— ASSIGNED TASK —
Please copy exactly the part of the records below that opens with the line containing "recipes / cookbook" and closes with the line containing "The Brandeis Hoot", leaving out any pictures.

— EXCERPTED RECORDS —
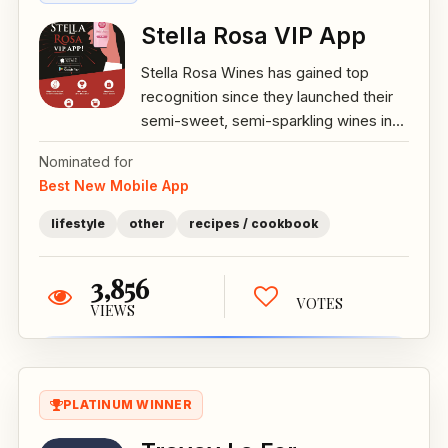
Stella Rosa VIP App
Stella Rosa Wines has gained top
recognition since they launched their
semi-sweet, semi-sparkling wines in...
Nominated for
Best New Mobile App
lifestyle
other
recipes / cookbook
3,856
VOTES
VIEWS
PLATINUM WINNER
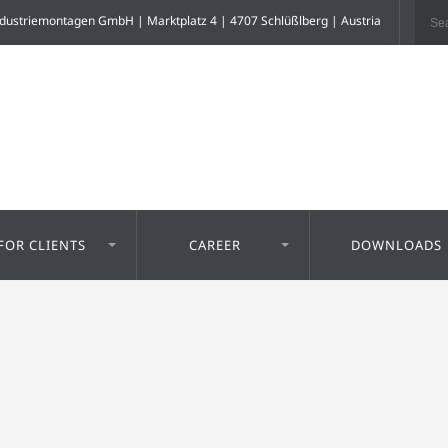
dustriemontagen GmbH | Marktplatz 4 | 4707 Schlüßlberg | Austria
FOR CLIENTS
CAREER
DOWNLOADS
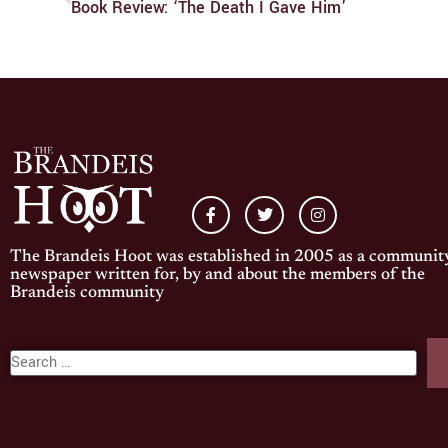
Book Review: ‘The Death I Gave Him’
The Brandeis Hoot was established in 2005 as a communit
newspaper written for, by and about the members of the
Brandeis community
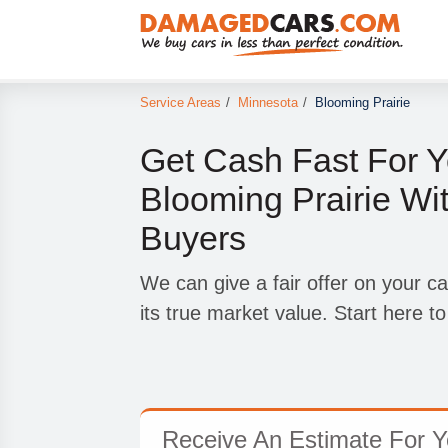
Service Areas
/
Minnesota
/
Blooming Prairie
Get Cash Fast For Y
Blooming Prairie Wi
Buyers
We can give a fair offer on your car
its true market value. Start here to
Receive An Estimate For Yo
---
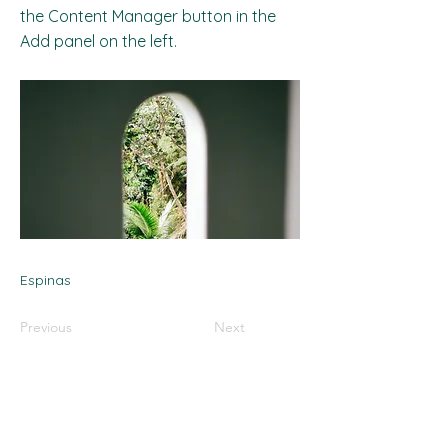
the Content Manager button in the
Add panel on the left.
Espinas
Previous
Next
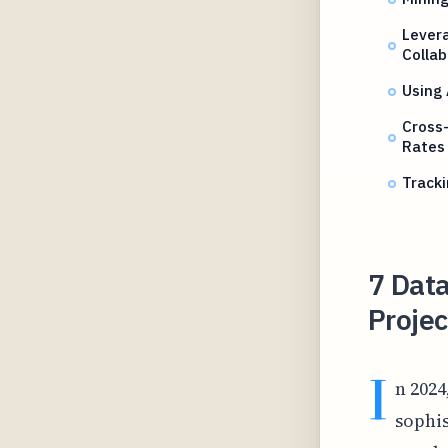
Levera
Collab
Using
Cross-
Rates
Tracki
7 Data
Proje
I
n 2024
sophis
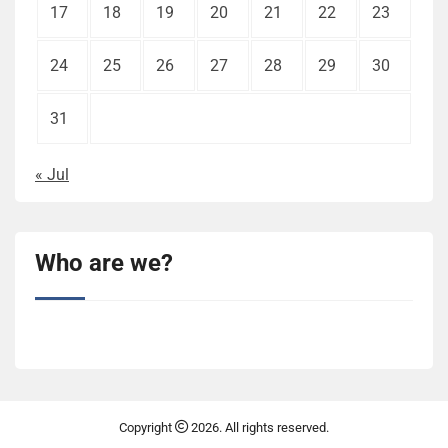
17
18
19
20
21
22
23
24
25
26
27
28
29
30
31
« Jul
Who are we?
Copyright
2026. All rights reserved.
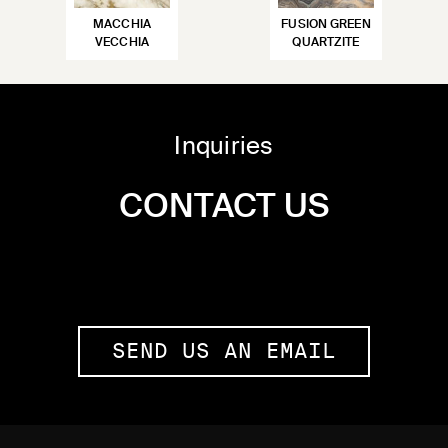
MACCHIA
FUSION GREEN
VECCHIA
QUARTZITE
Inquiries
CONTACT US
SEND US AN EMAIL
...
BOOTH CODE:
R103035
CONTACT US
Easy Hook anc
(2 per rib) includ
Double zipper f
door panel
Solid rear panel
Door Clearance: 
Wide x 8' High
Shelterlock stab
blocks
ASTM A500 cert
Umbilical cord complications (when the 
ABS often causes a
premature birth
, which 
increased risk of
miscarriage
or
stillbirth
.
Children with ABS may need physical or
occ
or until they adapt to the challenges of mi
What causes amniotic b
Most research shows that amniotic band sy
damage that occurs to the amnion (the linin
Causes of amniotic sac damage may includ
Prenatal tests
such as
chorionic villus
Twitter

— EXERCISE SOLUTION —
recipes / cookbook
3,856
VOTES
VIEWS
PLATINUM WINNER
dustriemontagen GmbH | Marktplatz 4 | 4707 Schlüßlberg | Austria
FOR CLIENTS
CAREER
DOWNLOADS
Book Review: ‘The Death I Gave Him’
The Brandeis Hoot was established in 2005 as a communit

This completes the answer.